- _DATASET_:

=== Section Start ===

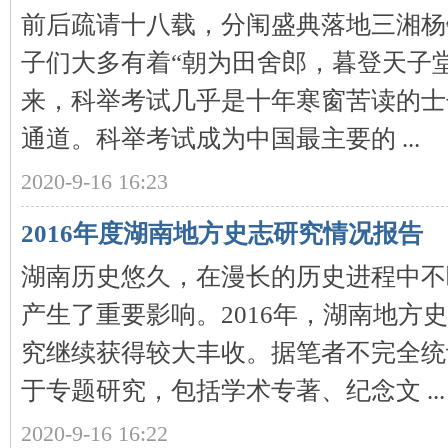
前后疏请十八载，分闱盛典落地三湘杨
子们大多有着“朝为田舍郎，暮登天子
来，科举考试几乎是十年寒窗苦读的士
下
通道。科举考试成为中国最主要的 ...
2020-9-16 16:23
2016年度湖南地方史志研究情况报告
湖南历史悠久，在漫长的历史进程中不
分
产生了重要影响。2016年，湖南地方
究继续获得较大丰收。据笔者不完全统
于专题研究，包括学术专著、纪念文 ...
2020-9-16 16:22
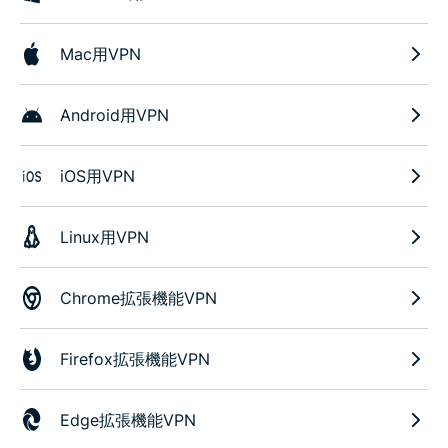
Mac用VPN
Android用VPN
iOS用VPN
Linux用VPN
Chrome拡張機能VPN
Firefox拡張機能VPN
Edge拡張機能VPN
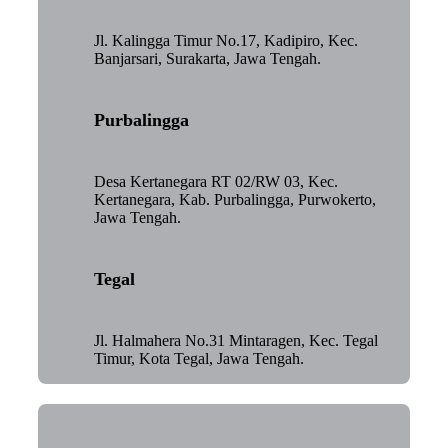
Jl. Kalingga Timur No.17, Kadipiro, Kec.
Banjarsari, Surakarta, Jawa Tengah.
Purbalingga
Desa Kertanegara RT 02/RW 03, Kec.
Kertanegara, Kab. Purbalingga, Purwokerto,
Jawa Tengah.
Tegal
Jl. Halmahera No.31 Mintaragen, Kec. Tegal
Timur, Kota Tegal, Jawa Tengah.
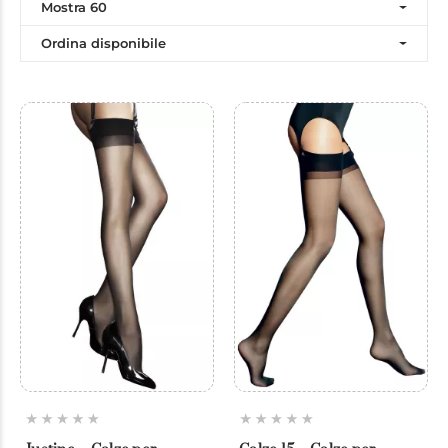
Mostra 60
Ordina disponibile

=== Section End ===
=== Section Start ===

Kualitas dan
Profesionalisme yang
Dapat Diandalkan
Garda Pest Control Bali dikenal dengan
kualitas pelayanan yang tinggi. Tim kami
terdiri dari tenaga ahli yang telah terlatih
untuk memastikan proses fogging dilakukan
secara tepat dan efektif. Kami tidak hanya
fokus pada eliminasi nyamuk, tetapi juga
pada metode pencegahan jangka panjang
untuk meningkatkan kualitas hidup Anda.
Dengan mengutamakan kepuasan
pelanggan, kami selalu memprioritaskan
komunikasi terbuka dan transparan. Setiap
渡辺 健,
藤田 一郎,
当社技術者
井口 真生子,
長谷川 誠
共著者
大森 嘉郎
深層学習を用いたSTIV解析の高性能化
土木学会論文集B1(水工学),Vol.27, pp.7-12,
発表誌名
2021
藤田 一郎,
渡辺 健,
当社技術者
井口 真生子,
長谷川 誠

=== Section End ===

- _TASK DETAILS_: Counting only lines that contain the word "Tegal", how many are there in the records above? Give the number alone.

- _EXERCISE SOLUTION_: 3